--- PROBLEM DESCRIPTION ---
Give, as a bare number, the count of lines below that contain "Така".

--- DATA EXTRACTS ---
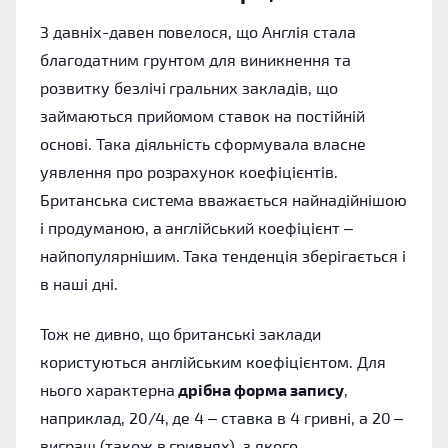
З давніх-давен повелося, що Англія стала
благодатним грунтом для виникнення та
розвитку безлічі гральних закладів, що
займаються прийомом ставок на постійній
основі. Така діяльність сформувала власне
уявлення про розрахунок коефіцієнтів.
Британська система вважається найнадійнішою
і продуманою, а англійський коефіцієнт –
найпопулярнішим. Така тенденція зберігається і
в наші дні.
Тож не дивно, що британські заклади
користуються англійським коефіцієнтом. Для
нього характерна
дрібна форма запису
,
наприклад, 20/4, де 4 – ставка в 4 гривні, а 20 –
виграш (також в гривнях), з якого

==

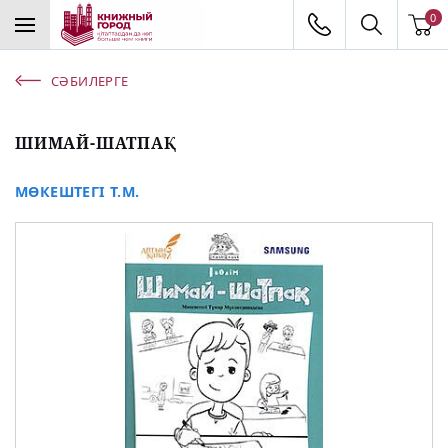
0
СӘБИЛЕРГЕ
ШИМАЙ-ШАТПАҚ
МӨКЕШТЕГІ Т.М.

--- RESULT OF THE TASK ---
2